Problem to work on:
Each line of the listing that includes the string "SundayMondayTuesdayWednesdayThursdayFrid" needs to be located and copied.

Input data:
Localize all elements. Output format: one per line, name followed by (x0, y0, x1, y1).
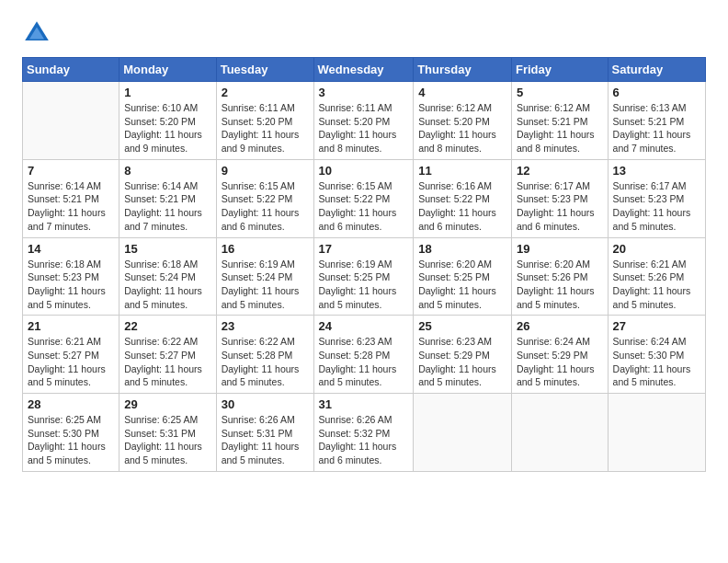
day-info: Sunrise: 6:25 AM Sunset: 5:30 PM Dayligh… (28, 413, 114, 467)
calendar-week-row: 21Sunrise: 6:21 AM Sunset: 5:27 PM Dayli… (23, 316, 706, 394)
day-number: 26 (517, 319, 603, 333)
day-info: Sunrise: 6:20 AM Sunset: 5:26 PM Dayligh… (517, 258, 603, 312)
calendar-cell: 19Sunrise: 6:20 AM Sunset: 5:26 PM Dayli… (511, 237, 608, 316)
calendar-cell: 16Sunrise: 6:19 AM Sunset: 5:24 PM Dayli… (216, 237, 313, 316)
calendar-cell: 24Sunrise: 6:23 AM Sunset: 5:28 PM Dayli… (313, 316, 414, 394)
calendar-cell: 20Sunrise: 6:21 AM Sunset: 5:26 PM Dayli… (608, 237, 705, 316)
day-number: 14 (28, 242, 114, 256)
day-number: 19 (517, 242, 603, 256)
day-info: Sunrise: 6:15 AM Sunset: 5:22 PM Dayligh… (319, 179, 409, 234)
calendar-cell: 15Sunrise: 6:18 AM Sunset: 5:24 PM Dayli… (119, 237, 216, 316)
day-info: Sunrise: 6:24 AM Sunset: 5:29 PM Dayligh… (517, 335, 603, 389)
calendar-cell: 30Sunrise: 6:26 AM Sunset: 5:31 PM Dayli… (216, 394, 313, 472)
day-number: 6 (613, 86, 700, 99)
calendar-cell: 29Sunrise: 6:25 AM Sunset: 5:31 PM Dayli… (119, 394, 216, 472)
calendar-cell: 11Sunrise: 6:16 AM Sunset: 5:22 PM Dayli… (414, 159, 512, 237)
day-number: 31 (319, 397, 409, 411)
day-number: 18 (418, 242, 506, 256)
day-info: Sunrise: 6:18 AM Sunset: 5:24 PM Dayligh… (124, 258, 210, 312)
calendar-cell: 27Sunrise: 6:24 AM Sunset: 5:30 PM Dayli… (608, 316, 705, 394)
day-info: Sunrise: 6:12 AM Sunset: 5:21 PM Dayligh… (517, 101, 603, 155)
weekday-header: Tuesday (216, 58, 313, 82)
calendar-cell: 7Sunrise: 6:14 AM Sunset: 5:21 PM Daylig… (23, 159, 119, 237)
calendar-cell: 23Sunrise: 6:22 AM Sunset: 5:28 PM Dayli… (216, 316, 313, 394)
day-info: Sunrise: 6:11 AM Sunset: 5:20 PM Dayligh… (319, 101, 409, 155)
calendar-cell (414, 394, 512, 472)
weekday-header: Monday (119, 58, 216, 82)
calendar-cell: 26Sunrise: 6:24 AM Sunset: 5:29 PM Dayli… (511, 316, 608, 394)
calendar-cell: 31Sunrise: 6:26 AM Sunset: 5:32 PM Dayli… (313, 394, 414, 472)
day-info: Sunrise: 6:24 AM Sunset: 5:30 PM Dayligh… (613, 335, 700, 389)
calendar-cell: 3Sunrise: 6:11 AM Sunset: 5:20 PM Daylig… (313, 82, 414, 160)
calendar-body: 1Sunrise: 6:10 AM Sunset: 5:20 PM Daylig… (23, 82, 706, 472)
day-number: 4 (418, 86, 506, 99)
weekday-header: Thursday (414, 58, 512, 82)
day-info: Sunrise: 6:18 AM Sunset: 5:23 PM Dayligh… (28, 258, 114, 312)
day-number: 7 (28, 164, 114, 178)
day-info: Sunrise: 6:15 AM Sunset: 5:22 PM Dayligh… (222, 179, 309, 234)
calendar-cell: 5Sunrise: 6:12 AM Sunset: 5:21 PM Daylig… (511, 82, 608, 160)
calendar-cell (608, 394, 705, 472)
day-number: 23 (222, 319, 309, 333)
calendar-cell: 18Sunrise: 6:20 AM Sunset: 5:25 PM Dayli… (414, 237, 512, 316)
calendar-cell: 21Sunrise: 6:21 AM Sunset: 5:27 PM Dayli… (23, 316, 119, 394)
header-row: SundayMondayTuesdayWednesdayThursdayFrid… (23, 58, 706, 82)
calendar-week-row: 1Sunrise: 6:10 AM Sunset: 5:20 PM Daylig… (23, 82, 706, 160)
calendar-cell: 14Sunrise: 6:18 AM Sunset: 5:23 PM Dayli… (23, 237, 119, 316)
day-number: 13 (613, 164, 700, 178)
day-info: Sunrise: 6:13 AM Sunset: 5:21 PM Dayligh… (613, 101, 700, 155)
day-info: Sunrise: 6:14 AM Sunset: 5:21 PM Dayligh… (28, 179, 114, 234)
calendar-cell: 12Sunrise: 6:17 AM Sunset: 5:23 PM Dayli… (511, 159, 608, 237)
calendar-cell: 4Sunrise: 6:12 AM Sunset: 5:20 PM Daylig… (414, 82, 512, 160)
day-number: 20 (613, 242, 700, 256)
day-info: Sunrise: 6:17 AM Sunset: 5:23 PM Dayligh… (613, 179, 700, 234)
header (22, 18, 706, 48)
calendar-cell: 9Sunrise: 6:15 AM Sunset: 5:22 PM Daylig… (216, 159, 313, 237)
calendar-cell: 22Sunrise: 6:22 AM Sunset: 5:27 PM Dayli… (119, 316, 216, 394)
calendar-cell: 25Sunrise: 6:23 AM Sunset: 5:29 PM Dayli… (414, 316, 512, 394)
day-number: 21 (28, 319, 114, 333)
calendar-table: SundayMondayTuesdayWednesdayThursdayFrid… (22, 57, 706, 472)
calendar-cell: 13Sunrise: 6:17 AM Sunset: 5:23 PM Dayli… (608, 159, 705, 237)
calendar-cell (511, 394, 608, 472)
weekday-header: Wednesday (313, 58, 414, 82)
calendar-cell: 17Sunrise: 6:19 AM Sunset: 5:25 PM Dayli… (313, 237, 414, 316)
day-number: 27 (613, 319, 700, 333)
weekday-header: Friday (511, 58, 608, 82)
logo (22, 18, 57, 48)
day-info: Sunrise: 6:23 AM Sunset: 5:29 PM Dayligh… (418, 335, 506, 389)
day-info: Sunrise: 6:11 AM Sunset: 5:20 PM Dayligh… (222, 101, 309, 155)
calendar-header: SundayMondayTuesdayWednesdayThursdayFrid… (23, 58, 706, 82)
weekday-header: Saturday (608, 58, 705, 82)
day-number: 1 (124, 86, 210, 99)
day-number: 2 (222, 86, 309, 99)
day-number: 11 (418, 164, 506, 178)
day-info: Sunrise: 6:21 AM Sunset: 5:27 PM Dayligh… (28, 335, 114, 389)
calendar-cell: 8Sunrise: 6:14 AM Sunset: 5:21 PM Daylig… (119, 159, 216, 237)
day-info: Sunrise: 6:19 AM Sunset: 5:25 PM Dayligh… (319, 258, 409, 312)
day-number: 5 (517, 86, 603, 99)
day-info: Sunrise: 6:17 AM Sunset: 5:23 PM Dayligh… (517, 179, 603, 234)
day-number: 30 (222, 397, 309, 411)
day-number: 10 (319, 164, 409, 178)
day-info: Sunrise: 6:23 AM Sunset: 5:28 PM Dayligh… (319, 335, 409, 389)
day-info: Sunrise: 6:22 AM Sunset: 5:27 PM Dayligh… (124, 335, 210, 389)
calendar-cell: 28Sunrise: 6:25 AM Sunset: 5:30 PM Dayli… (23, 394, 119, 472)
day-info: Sunrise: 6:10 AM Sunset: 5:20 PM Dayligh… (124, 101, 210, 155)
weekday-header: Sunday (23, 58, 119, 82)
day-number: 29 (124, 397, 210, 411)
calendar-cell: 2Sunrise: 6:11 AM Sunset: 5:20 PM Daylig… (216, 82, 313, 160)
day-info: Sunrise: 6:22 AM Sunset: 5:28 PM Dayligh… (222, 335, 309, 389)
day-number: 16 (222, 242, 309, 256)
day-info: Sunrise: 6:25 AM Sunset: 5:31 PM Dayligh… (124, 413, 210, 467)
calendar-cell: 10Sunrise: 6:15 AM Sunset: 5:22 PM Dayli… (313, 159, 414, 237)
day-number: 8 (124, 164, 210, 178)
day-number: 15 (124, 242, 210, 256)
day-number: 12 (517, 164, 603, 178)
day-number: 28 (28, 397, 114, 411)
day-number: 22 (124, 319, 210, 333)
calendar-week-row: 14Sunrise: 6:18 AM Sunset: 5:23 PM Dayli… (23, 237, 706, 316)
day-number: 3 (319, 86, 409, 99)
day-number: 24 (319, 319, 409, 333)
calendar-week-row: 28Sunrise: 6:25 AM Sunset: 5:30 PM Dayli… (23, 394, 706, 472)
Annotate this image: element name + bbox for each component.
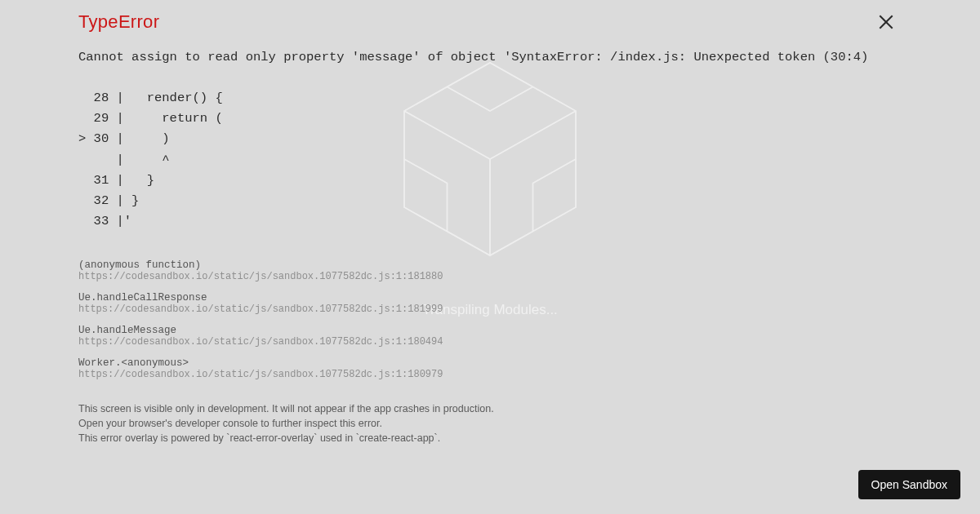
stack-frame: (anonymous function) https://codesandbox… xyxy=(78,259,902,282)
footer-note: Open your browser's developer console to… xyxy=(78,416,902,431)
close-icon[interactable] xyxy=(879,15,893,29)
footer-note: This error overlay is powered by `react-… xyxy=(78,431,902,445)
stack-frame-fn: Ue.handleCallResponse xyxy=(78,292,902,304)
stack-frame-loc: https://codesandbox.io/static/js/sandbox… xyxy=(78,304,902,315)
error-overlay: TypeError Cannot assign to read only pro… xyxy=(0,0,980,514)
error-title: TypeError xyxy=(78,11,902,33)
stack-frame-fn: (anonymous function) xyxy=(78,259,902,271)
error-message: Cannot assign to read only property 'mes… xyxy=(78,47,902,232)
stack-frame: Worker.<anonymous> https://codesandbox.i… xyxy=(78,357,902,380)
stack-frame-loc: https://codesandbox.io/static/js/sandbox… xyxy=(78,369,902,380)
stack-frame: Ue.handleCallResponse https://codesandbo… xyxy=(78,292,902,315)
stack-frame-fn: Ue.handleMessage xyxy=(78,325,902,336)
stack-trace: (anonymous function) https://codesandbox… xyxy=(78,259,902,380)
footer-notes: This screen is visible only in developme… xyxy=(78,401,902,445)
open-sandbox-button[interactable]: Open Sandbox xyxy=(858,470,960,499)
stack-frame-fn: Worker.<anonymous> xyxy=(78,357,902,369)
stack-frame-loc: https://codesandbox.io/static/js/sandbox… xyxy=(78,271,902,282)
stack-frame-loc: https://codesandbox.io/static/js/sandbox… xyxy=(78,336,902,348)
stack-frame: Ue.handleMessage https://codesandbox.io/… xyxy=(78,325,902,348)
footer-note: This screen is visible only in developme… xyxy=(78,401,902,416)
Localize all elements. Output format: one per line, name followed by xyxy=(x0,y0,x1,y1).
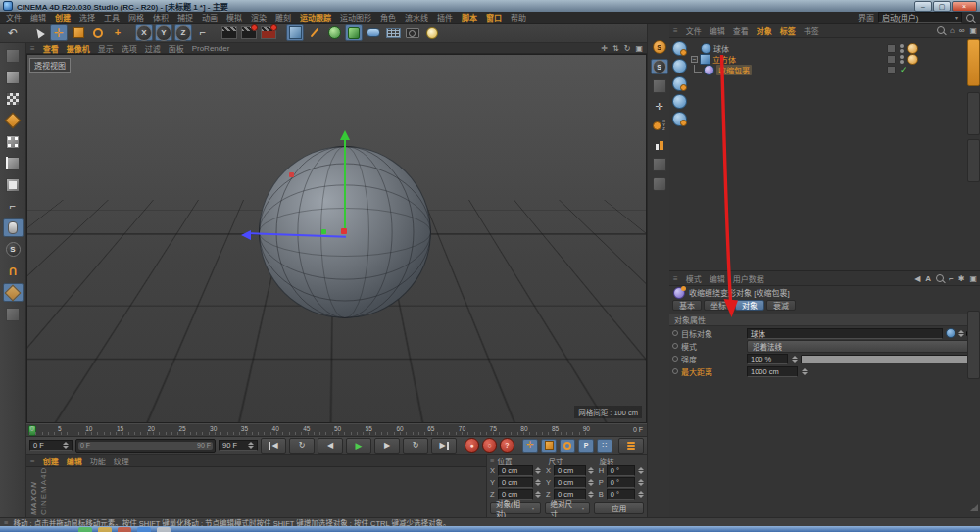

Reply:
header-row: SundayMondayTuesdayWednesdayThursdayFrid… (23, 58, 706, 82)
calendar-table: SundayMondayTuesdayWednesdayThursdayFrid… (22, 57, 706, 472)
calendar-header: SundayMondayTuesdayWednesdayThursdayFrid… (23, 58, 706, 82)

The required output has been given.